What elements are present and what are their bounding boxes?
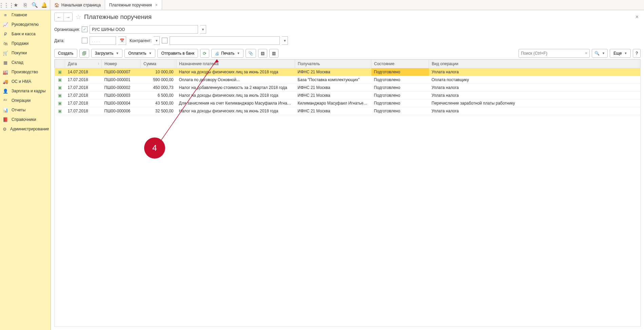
apps-icon[interactable]: ⋮⋮⋮ — [1, 0, 11, 10]
date-checkbox[interactable] — [82, 38, 87, 43]
sidebar-item-10[interactable]: 📊Отчеты — [0, 105, 51, 115]
load-button[interactable]: Загрузить▼ — [91, 49, 123, 58]
link-icon[interactable]: ⎘ — [20, 0, 30, 10]
nav-icon: ≡ — [3, 13, 8, 18]
table-row[interactable]: ▣17.07.2018ПШ00-00000443 500,00Для зачис… — [55, 99, 640, 107]
col-recipient[interactable]: Получатель — [295, 60, 371, 68]
document-icon: ▣ — [58, 93, 62, 98]
cell-state: Подготовлено — [371, 92, 429, 99]
sidebar-item-11[interactable]: 📕Справочники — [0, 115, 51, 124]
contr-field[interactable] — [170, 36, 280, 45]
search-menu-button[interactable]: 🔍▼ — [592, 49, 608, 58]
close-icon[interactable]: × — [155, 3, 158, 7]
related-icon: ▤ — [261, 51, 265, 56]
list-button[interactable]: ▥ — [269, 49, 278, 58]
page-title: Платежные поручения — [84, 13, 152, 21]
org-dropdown[interactable]: ▼ — [200, 25, 206, 34]
tab-home-label: Начальная страница — [61, 3, 101, 7]
bell-icon[interactable]: 🔔 — [39, 0, 49, 10]
org-checkbox[interactable]: ✓ — [82, 26, 87, 32]
cell-state: Подготовлено — [371, 68, 429, 76]
nav-icon: 🛒 — [3, 51, 8, 56]
cell-recipient: Килиманджаро Масуфаил Игнатьевич — [295, 99, 371, 107]
sidebar-item-7[interactable]: 🚚ОС и НМА — [0, 77, 51, 86]
col-sum[interactable]: Сумма — [141, 60, 176, 68]
help-button[interactable]: ? — [633, 49, 641, 58]
org-field[interactable]: РУС ШИНЫ ООО — [90, 25, 198, 34]
col-state[interactable]: Состояние — [371, 60, 429, 68]
nav-icon: 📕 — [3, 117, 8, 122]
sidebar-item-12[interactable]: ⚙Администрирование — [0, 124, 51, 134]
table-row[interactable]: ▣14.07.2018ПШ00-00000710 000,00Налог на … — [55, 68, 640, 76]
search-icon[interactable]: 🔍 — [30, 0, 39, 10]
date-label: Дата: — [54, 38, 80, 43]
col-purpose[interactable]: Назначение платежа — [176, 60, 295, 68]
table-row[interactable]: ▣17.07.2018ПШ00-00000632 500,00Налог на … — [55, 107, 640, 115]
sidebar-item-2[interactable]: ₽Банк и касса — [0, 29, 51, 39]
sidebar-item-3[interactable]: 🛍Продажи — [0, 39, 51, 48]
contr-label-dropdown[interactable]: ▼ — [154, 36, 160, 45]
cell-sum: 450 000,73 — [141, 84, 176, 92]
contr-checkbox[interactable] — [162, 38, 168, 43]
cell-number: ПШ00-000006 — [102, 107, 141, 115]
col-type[interactable]: Вид операции — [429, 60, 640, 68]
send-to-bank-button[interactable]: Отправить в банк — [157, 49, 198, 58]
sidebar-item-label: Зарплата и кадры — [12, 89, 45, 93]
refresh-button[interactable]: ⟳ — [200, 49, 209, 58]
search-box[interactable]: × — [519, 49, 590, 58]
related-button[interactable]: ▤ — [258, 49, 267, 58]
sidebar-item-label: Банк и касса — [12, 32, 36, 36]
cell-recipient: ИФНС 21 Москва — [295, 84, 371, 92]
main-content: ← → ☆ Платежные поручения × Организация:… — [51, 10, 644, 330]
sidebar-item-label: Производство — [12, 70, 38, 74]
table-row[interactable]: ▣17.07.2018ПШ00-0000036 500,00Налог на д… — [55, 92, 640, 99]
star-icon[interactable]: ★ — [11, 0, 20, 10]
sidebar-item-1[interactable]: 📈Руководителю — [0, 20, 51, 29]
cell-recipient: ИФНС 21 Москва — [295, 92, 371, 99]
sidebar-item-label: Администрирование — [10, 127, 49, 131]
sidebar-item-4[interactable]: 🛒Покупки — [0, 48, 51, 58]
filter-panel: Организация: ✓ РУС ШИНЫ ООО ▼ Дата: . . … — [51, 24, 644, 48]
table-row[interactable]: ▣17.07.2018ПШ00-000002450 000,73Налог на… — [55, 84, 640, 92]
cell-type: Уплата налога — [429, 92, 640, 99]
sidebar-item-6[interactable]: 🏭Производство — [0, 67, 51, 77]
cell-purpose: Для зачисления на счет Килиманджаро Масу… — [176, 99, 295, 107]
sidebar-item-5[interactable]: ▦Склад — [0, 58, 51, 67]
pay-button[interactable]: Оплатить▼ — [124, 49, 155, 58]
clear-search-icon[interactable]: × — [585, 51, 587, 56]
cell-state: Подготовлено — [371, 107, 429, 115]
nav-icon: ₽ — [3, 32, 8, 37]
forward-button[interactable]: → — [63, 13, 72, 21]
col-icon[interactable] — [55, 60, 65, 68]
nav-icon: 🚚 — [3, 79, 8, 84]
favorite-icon[interactable]: ☆ — [75, 13, 81, 21]
document-icon: ▣ — [58, 109, 62, 113]
sidebar-item-0[interactable]: ≡Главное — [0, 10, 51, 20]
calendar-icon[interactable]: 📅 — [118, 36, 126, 45]
sidebar-item-label: ОС и НМА — [12, 79, 31, 84]
nav-icon: ᴬᵏ — [3, 98, 8, 103]
col-number[interactable]: Номер — [102, 60, 141, 68]
table-row[interactable]: ▣17.07.2018ПШ00-000001590 000,00Оплата п… — [55, 76, 640, 84]
sidebar-item-label: Руководителю — [12, 22, 39, 27]
date-field[interactable]: . . . . — [90, 36, 116, 45]
print-button[interactable]: 🖨Печать▼ — [211, 49, 243, 58]
search-input[interactable] — [521, 51, 585, 56]
copy-button[interactable]: 🗐 — [79, 49, 89, 58]
sidebar-item-8[interactable]: 👤Зарплата и кадры — [0, 86, 51, 96]
more-button[interactable]: Еще▼ — [610, 49, 631, 58]
cell-date: 17.07.2018 — [65, 107, 102, 115]
sidebar-item-9[interactable]: ᴬᵏОперации — [0, 96, 51, 105]
document-icon: ▣ — [58, 85, 62, 90]
tab-home[interactable]: 🏠 Начальная страница — [50, 0, 105, 10]
close-page-icon[interactable]: × — [636, 14, 641, 20]
nav-icon: 🏭 — [3, 70, 8, 75]
attach-button[interactable]: 📎 — [246, 49, 256, 58]
contr-dropdown[interactable]: ▼ — [282, 36, 288, 45]
col-date[interactable]: Дата↓ — [65, 60, 102, 68]
create-button[interactable]: Создать — [54, 49, 77, 58]
back-button[interactable]: ← — [55, 13, 63, 21]
tab-payments-label: Платежные поручения — [109, 3, 152, 7]
tab-payments[interactable]: Платежные поручения × — [105, 0, 162, 10]
cell-number: ПШ00-000004 — [102, 99, 141, 107]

ASSIGNMENT → Retype the lines above exactly, no pictures.

TASK RESPONSE →
What elements are present and what are their bounding boxes?
apps-icon[interactable]: ⋮⋮⋮ — [1, 0, 11, 10]
date-checkbox[interactable] — [82, 38, 87, 43]
sidebar-item-10[interactable]: 📊Отчеты — [0, 105, 51, 115]
load-button[interactable]: Загрузить▼ — [91, 49, 123, 58]
link-icon[interactable]: ⎘ — [20, 0, 30, 10]
nav-icon: ≡ — [3, 13, 8, 18]
table-row[interactable]: ▣17.07.2018ПШ00-00000443 500,00Для зачис… — [55, 99, 640, 107]
col-recipient[interactable]: Получатель — [295, 60, 371, 68]
document-icon: ▣ — [58, 93, 62, 98]
cell-state: Подготовлено — [371, 92, 429, 99]
sidebar-item-11[interactable]: 📕Справочники — [0, 115, 51, 124]
contr-field[interactable] — [170, 36, 280, 45]
search-menu-button[interactable]: 🔍▼ — [592, 49, 608, 58]
close-icon[interactable]: × — [155, 3, 158, 7]
related-icon: ▤ — [261, 51, 265, 56]
list-button[interactable]: ▥ — [269, 49, 278, 58]
page-title: Платежные поручения — [84, 13, 152, 21]
org-dropdown[interactable]: ▼ — [200, 25, 206, 34]
tab-home-label: Начальная страница — [61, 3, 101, 7]
bell-icon[interactable]: 🔔 — [39, 0, 49, 10]
org-checkbox[interactable]: ✓ — [82, 26, 87, 32]
cell-state: Подготовлено — [371, 68, 429, 76]
nav-icon: 🛒 — [3, 51, 8, 56]
cell-recipient: Килиманджаро Масуфаил Игнатьевич — [295, 99, 371, 107]
sidebar-item-7[interactable]: 🚚ОС и НМА — [0, 77, 51, 86]
col-sum[interactable]: Сумма — [141, 60, 176, 68]
help-button[interactable]: ? — [633, 49, 641, 58]
org-field[interactable]: РУС ШИНЫ ООО — [90, 25, 198, 34]
col-state[interactable]: Состояние — [371, 60, 429, 68]
nav-icon: 📕 — [3, 117, 8, 122]
sidebar-item-12[interactable]: ⚙Администрирование — [0, 124, 51, 134]
table-row[interactable]: ▣14.07.2018ПШ00-00000710 000,00Налог на … — [55, 68, 640, 76]
search-icon[interactable]: 🔍 — [30, 0, 39, 10]
date-label: Дата: — [54, 38, 80, 43]
col-purpose[interactable]: Назначение платежа — [176, 60, 295, 68]
table-row[interactable]: ▣17.07.2018ПШ00-00000632 500,00Налог на … — [55, 107, 640, 115]
sidebar-item-2[interactable]: ₽Банк и касса — [0, 29, 51, 39]
sidebar-item-3[interactable]: 🛍Продажи — [0, 39, 51, 48]
contr-label-dropdown[interactable]: ▼ — [154, 36, 160, 45]
cell-sum: 450 000,73 — [141, 84, 176, 92]
contr-checkbox[interactable] — [162, 38, 168, 43]
cell-number: ПШ00-000006 — [102, 107, 141, 115]
col-type[interactable]: Вид операции — [429, 60, 640, 68]
send-to-bank-button[interactable]: Отправить в банк — [157, 49, 198, 58]
sidebar-item-label: Зарплата и кадры — [12, 89, 45, 93]
refresh-button[interactable]: ⟳ — [200, 49, 209, 58]
search-box[interactable]: × — [519, 49, 590, 58]
related-button[interactable]: ▤ — [258, 49, 267, 58]
sidebar-item-label: Банк и касса — [12, 32, 36, 36]
cell-recipient: ИФНС 21 Москва — [295, 84, 371, 92]
main-content: ← → ☆ Платежные поручения × Организация:… — [51, 10, 644, 330]
sidebar-item-label: Производство — [12, 70, 38, 74]
table-row[interactable]: ▣17.07.2018ПШ00-0000036 500,00Налог на д… — [55, 92, 640, 99]
star-icon[interactable]: ★ — [11, 0, 20, 10]
sidebar-item-1[interactable]: 📈Руководителю — [0, 20, 51, 29]
cell-recipient: ИФНС 21 Москва — [295, 92, 371, 99]
sidebar-item-label: Администрирование — [10, 127, 49, 131]
sidebar-item-4[interactable]: 🛒Покупки — [0, 48, 51, 58]
filter-panel: Организация: ✓ РУС ШИНЫ ООО ▼ Дата: . . … — [51, 24, 644, 48]
table-row[interactable]: ▣17.07.2018ПШ00-000002450 000,73Налог на… — [55, 84, 640, 92]
cell-type: Уплата налога — [429, 92, 640, 99]
sidebar-item-6[interactable]: 🏭Производство — [0, 67, 51, 77]
cell-purpose: Для зачисления на счет Килиманджаро Масу… — [176, 99, 295, 107]
sidebar-item-5[interactable]: ▦Склад — [0, 58, 51, 67]
pay-button[interactable]: Оплатить▼ — [124, 49, 155, 58]
clear-search-icon[interactable]: × — [585, 51, 587, 56]
cell-state: Подготовлено — [371, 107, 429, 115]
nav-icon: ₽ — [3, 32, 8, 37]
forward-button[interactable]: → — [63, 13, 72, 21]
col-icon[interactable] — [55, 60, 65, 68]
nav-icon: 🚚 — [3, 79, 8, 84]
favorite-icon[interactable]: ☆ — [75, 13, 81, 21]
document-icon: ▣ — [58, 109, 62, 113]
sidebar-item-0[interactable]: ≡Главное — [0, 10, 51, 20]
calendar-icon[interactable]: 📅 — [118, 36, 126, 45]
sidebar-item-label: ОС и НМА — [12, 79, 31, 84]
nav-icon: ᴬᵏ — [3, 98, 8, 103]
col-number[interactable]: Номер — [102, 60, 141, 68]
table-row[interactable]: ▣17.07.2018ПШ00-000001590 000,00Оплата п… — [55, 76, 640, 84]
sidebar-item-label: Руководителю — [12, 22, 39, 27]
date-field[interactable]: . . . . — [90, 36, 116, 45]
print-button[interactable]: 🖨Печать▼ — [211, 49, 243, 58]
search-input[interactable] — [521, 51, 585, 56]
copy-button[interactable]: 🗐 — [79, 49, 89, 58]
sidebar-item-8[interactable]: 👤Зарплата и кадры — [0, 86, 51, 96]
more-button[interactable]: Еще▼ — [610, 49, 631, 58]
cell-date: 17.07.2018 — [65, 107, 102, 115]
sidebar-item-9[interactable]: ᴬᵏОперации — [0, 96, 51, 105]
document-icon: ▣ — [58, 85, 62, 90]
tab-home[interactable]: 🏠 Начальная страница — [50, 0, 105, 10]
close-page-icon[interactable]: × — [636, 14, 641, 20]
nav-icon: 🏭 — [3, 70, 8, 75]
attach-button[interactable]: 📎 — [246, 49, 256, 58]
contr-dropdown[interactable]: ▼ — [282, 36, 288, 45]
col-date[interactable]: Дата↓ — [65, 60, 102, 68]
create-button[interactable]: Создать — [54, 49, 77, 58]
back-button[interactable]: ← — [55, 13, 63, 21]
tab-payments-label: Платежные поручения — [109, 3, 152, 7]
tab-payments[interactable]: Платежные поручения × — [105, 0, 162, 10]
cell-number: ПШ00-000004 — [102, 99, 141, 107]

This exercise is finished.